Steve let himself smile. That was pretty much what he'd told Victoria. "We're all flawed." Could he hold his father to a higher standard than he held himself? "I shouldn't have poked around in your life, Dad. I had no right."

"Like ah said, the truth can be painful. You mad at me for what ah did all those years ago?"

"No, I guess not. Not anymore."

Herbert raised his glass in a salute. "You're a good kid. Ah should tell you that once in a while."

Steve let that soak in a moment and took another sip. The alcohol was already going to his head, and he'd barely made a dent in the drink. Then he blurted out: "I lied in court, Dad."

Feeling ten years old: "I'm the one who threw the baseball through the window, not Janice."

"What are you talking about?"

"In Griffin's case. I lied under oath."

"Jesus."

"Willis Rask said if I told the truth, Griffin would get off. But the state could never pin anything on Robinson."

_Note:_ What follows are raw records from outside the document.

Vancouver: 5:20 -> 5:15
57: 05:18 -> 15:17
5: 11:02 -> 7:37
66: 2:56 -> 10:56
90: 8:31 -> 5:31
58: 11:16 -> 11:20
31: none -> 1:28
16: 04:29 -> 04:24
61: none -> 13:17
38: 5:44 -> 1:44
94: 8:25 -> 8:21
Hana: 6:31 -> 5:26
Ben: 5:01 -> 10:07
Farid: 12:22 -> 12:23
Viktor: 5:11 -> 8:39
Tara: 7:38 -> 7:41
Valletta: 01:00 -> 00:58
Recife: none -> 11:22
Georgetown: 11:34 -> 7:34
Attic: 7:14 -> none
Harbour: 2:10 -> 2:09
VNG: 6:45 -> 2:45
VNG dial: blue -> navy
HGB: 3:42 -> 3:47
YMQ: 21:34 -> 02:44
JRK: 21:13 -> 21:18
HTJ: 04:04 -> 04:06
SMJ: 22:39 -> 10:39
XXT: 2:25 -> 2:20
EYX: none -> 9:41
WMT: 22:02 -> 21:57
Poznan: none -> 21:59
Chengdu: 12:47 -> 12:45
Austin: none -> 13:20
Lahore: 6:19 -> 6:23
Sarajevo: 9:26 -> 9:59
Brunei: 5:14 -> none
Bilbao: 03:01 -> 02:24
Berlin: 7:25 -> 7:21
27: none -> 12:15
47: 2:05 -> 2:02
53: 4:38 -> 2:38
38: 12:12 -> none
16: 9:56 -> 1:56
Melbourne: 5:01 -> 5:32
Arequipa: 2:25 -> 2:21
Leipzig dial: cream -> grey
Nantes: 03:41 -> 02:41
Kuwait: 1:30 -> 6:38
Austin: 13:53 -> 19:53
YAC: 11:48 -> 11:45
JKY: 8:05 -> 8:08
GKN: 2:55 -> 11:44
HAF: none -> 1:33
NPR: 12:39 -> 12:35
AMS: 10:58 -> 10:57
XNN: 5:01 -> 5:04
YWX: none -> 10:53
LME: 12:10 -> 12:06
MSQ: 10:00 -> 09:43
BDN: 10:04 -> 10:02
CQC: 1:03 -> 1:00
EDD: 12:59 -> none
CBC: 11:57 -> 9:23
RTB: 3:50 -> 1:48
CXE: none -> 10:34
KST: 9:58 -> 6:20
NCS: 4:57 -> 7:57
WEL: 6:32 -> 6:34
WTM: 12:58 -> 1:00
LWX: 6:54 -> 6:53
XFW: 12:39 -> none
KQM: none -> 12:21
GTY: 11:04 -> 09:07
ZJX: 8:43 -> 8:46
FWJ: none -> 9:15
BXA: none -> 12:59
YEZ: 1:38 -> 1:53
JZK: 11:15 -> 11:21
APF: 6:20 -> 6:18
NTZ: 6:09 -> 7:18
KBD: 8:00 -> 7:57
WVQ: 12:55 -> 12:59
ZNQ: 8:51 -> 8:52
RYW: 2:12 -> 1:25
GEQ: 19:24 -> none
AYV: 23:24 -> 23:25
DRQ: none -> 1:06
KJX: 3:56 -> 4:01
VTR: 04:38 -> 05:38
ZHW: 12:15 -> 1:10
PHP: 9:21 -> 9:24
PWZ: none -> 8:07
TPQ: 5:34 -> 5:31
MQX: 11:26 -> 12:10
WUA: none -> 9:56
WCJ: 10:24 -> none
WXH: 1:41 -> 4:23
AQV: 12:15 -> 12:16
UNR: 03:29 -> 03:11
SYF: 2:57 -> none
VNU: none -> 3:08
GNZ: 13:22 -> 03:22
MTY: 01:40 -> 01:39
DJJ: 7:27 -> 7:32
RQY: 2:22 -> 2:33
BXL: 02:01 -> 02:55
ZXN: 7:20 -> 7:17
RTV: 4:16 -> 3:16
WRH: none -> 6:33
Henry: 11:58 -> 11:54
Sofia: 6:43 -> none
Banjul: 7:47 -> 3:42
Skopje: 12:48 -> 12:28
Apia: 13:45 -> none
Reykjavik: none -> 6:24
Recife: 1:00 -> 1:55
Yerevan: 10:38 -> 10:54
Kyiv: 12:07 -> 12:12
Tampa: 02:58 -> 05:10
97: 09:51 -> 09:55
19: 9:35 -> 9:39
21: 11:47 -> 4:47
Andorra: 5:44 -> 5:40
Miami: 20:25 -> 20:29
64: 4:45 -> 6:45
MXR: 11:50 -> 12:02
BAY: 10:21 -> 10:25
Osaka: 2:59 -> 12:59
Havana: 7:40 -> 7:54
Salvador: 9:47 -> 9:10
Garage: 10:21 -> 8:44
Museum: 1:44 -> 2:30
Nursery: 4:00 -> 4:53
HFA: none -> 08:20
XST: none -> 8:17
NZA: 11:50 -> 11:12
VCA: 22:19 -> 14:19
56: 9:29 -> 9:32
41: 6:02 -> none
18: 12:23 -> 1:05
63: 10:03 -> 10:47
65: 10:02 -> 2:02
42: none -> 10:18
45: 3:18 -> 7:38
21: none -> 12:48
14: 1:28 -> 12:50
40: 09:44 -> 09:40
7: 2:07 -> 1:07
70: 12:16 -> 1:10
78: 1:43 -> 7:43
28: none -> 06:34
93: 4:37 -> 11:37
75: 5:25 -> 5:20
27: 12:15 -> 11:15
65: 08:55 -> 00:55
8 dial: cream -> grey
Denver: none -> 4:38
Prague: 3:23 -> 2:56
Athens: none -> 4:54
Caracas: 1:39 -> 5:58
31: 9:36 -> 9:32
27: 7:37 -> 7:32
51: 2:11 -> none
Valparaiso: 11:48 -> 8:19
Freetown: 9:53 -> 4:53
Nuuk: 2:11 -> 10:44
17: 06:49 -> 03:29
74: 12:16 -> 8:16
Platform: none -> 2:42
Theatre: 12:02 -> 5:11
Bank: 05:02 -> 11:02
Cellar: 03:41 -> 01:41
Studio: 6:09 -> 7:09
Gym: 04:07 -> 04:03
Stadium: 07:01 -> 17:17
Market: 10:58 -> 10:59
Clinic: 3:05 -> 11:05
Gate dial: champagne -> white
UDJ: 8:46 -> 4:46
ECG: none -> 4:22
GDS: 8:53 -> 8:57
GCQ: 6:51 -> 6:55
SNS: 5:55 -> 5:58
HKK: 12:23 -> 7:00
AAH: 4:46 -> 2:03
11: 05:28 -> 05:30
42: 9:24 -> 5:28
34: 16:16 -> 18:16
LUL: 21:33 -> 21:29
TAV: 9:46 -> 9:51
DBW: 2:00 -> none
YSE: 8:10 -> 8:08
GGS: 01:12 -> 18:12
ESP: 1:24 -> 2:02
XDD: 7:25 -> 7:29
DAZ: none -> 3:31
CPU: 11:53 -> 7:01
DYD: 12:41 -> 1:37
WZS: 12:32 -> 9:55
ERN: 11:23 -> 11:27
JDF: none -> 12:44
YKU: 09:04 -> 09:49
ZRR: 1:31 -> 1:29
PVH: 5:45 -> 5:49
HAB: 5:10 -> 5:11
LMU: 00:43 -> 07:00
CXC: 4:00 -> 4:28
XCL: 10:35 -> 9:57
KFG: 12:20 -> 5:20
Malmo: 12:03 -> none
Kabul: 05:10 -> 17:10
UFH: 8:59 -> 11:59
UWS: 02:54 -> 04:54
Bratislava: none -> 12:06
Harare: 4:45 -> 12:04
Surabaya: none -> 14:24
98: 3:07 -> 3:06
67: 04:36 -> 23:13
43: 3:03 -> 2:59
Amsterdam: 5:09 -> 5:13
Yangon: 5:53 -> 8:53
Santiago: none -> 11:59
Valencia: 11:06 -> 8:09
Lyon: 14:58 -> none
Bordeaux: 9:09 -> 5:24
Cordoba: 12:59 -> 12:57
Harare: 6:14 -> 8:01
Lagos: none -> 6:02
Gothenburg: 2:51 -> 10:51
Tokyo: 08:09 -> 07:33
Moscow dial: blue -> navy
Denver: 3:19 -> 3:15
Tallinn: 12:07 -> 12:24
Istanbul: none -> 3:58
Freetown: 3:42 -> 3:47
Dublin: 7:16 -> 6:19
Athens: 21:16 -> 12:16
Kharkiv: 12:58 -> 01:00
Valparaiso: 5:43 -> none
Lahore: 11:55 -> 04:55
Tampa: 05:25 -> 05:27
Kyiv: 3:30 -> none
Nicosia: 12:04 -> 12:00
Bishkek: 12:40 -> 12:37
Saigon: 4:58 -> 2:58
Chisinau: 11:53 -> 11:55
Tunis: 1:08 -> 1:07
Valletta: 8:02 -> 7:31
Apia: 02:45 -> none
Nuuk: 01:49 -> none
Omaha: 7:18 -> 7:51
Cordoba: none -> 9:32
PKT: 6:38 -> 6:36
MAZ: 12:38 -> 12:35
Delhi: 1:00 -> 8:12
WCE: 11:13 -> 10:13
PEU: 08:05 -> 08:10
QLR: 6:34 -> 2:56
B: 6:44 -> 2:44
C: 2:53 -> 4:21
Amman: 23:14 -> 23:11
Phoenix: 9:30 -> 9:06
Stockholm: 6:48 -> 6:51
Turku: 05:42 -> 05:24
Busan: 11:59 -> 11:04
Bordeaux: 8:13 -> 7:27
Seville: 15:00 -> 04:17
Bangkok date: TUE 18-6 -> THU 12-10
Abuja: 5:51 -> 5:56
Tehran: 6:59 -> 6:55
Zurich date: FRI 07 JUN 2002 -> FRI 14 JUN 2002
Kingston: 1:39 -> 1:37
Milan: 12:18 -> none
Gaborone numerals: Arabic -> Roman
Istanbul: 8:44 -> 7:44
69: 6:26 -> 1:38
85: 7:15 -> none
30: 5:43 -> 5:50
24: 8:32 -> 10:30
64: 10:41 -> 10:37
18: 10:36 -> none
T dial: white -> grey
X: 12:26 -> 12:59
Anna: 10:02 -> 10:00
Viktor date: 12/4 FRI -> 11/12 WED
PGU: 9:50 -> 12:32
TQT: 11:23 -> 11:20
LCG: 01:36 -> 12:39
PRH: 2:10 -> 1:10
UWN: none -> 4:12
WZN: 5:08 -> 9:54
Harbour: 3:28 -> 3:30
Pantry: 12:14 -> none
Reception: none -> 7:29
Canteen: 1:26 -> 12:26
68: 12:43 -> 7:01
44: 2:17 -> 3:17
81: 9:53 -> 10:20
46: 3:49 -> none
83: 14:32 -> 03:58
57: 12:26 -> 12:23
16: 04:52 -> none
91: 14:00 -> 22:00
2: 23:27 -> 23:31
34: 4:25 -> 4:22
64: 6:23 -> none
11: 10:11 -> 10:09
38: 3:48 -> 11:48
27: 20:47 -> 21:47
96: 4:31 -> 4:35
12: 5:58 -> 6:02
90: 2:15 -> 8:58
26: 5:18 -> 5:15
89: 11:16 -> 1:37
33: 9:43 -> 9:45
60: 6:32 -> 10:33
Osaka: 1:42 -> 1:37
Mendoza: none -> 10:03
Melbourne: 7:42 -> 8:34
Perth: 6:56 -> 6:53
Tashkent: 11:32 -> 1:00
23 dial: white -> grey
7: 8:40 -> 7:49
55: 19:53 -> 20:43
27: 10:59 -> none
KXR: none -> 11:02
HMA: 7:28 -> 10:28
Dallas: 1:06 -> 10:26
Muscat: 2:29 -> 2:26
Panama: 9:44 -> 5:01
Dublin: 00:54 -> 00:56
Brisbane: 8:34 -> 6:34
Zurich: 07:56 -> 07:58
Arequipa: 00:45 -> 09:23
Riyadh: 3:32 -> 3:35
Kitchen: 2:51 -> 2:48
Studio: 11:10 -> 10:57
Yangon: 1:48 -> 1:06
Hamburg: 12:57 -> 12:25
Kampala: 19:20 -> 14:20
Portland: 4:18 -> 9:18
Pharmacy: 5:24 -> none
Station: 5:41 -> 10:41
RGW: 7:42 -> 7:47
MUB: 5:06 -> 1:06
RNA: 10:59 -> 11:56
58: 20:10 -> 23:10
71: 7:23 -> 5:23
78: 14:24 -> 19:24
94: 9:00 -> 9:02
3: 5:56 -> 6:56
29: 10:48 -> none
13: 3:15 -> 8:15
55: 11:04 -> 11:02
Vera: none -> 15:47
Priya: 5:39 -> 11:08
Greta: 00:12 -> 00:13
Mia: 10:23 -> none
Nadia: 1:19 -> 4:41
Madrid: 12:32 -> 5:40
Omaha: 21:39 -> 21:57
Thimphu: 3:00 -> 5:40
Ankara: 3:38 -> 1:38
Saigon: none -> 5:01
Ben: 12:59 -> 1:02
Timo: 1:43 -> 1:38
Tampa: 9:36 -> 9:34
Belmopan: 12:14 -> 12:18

"Fowles didn't shoot Stubbs?"

"Robinson ordered him to. But Fowles didn't do it. Stubbs got shot when they struggled over the speargun."

"Holy shit."

"Can you believe it? Junior Griffin was right from day one. Stubbs pretty much shot himself and Hal Griffin fell down the ladder trying to go up and call for help."

"What about that magnetic slate? You write that confession?"

"No, I didn't lie about that. Fowles signed the slate because he accepted moral responsibility for the death. I took that as permission to say he shot Stubbs."

"A helluva rationalization. Welcome to the club, son."

"The liars' club?"

"The ends-justify-the-means club."

"Like you and Pinky?"

"Like a lot of people, son. It's not all black and white. There are a thousand shades of gray."

"So I guess I owe you an apology."

"For what? Lying in court? Or busting my balls?"

"Both."

"Forget it. It's over."

"You're letting me off that easy? Don't you want to hit me with at least one I-told-you-so?"

"Hell, no. Ah want you to finish your drink, then fix mah damn satellite dish."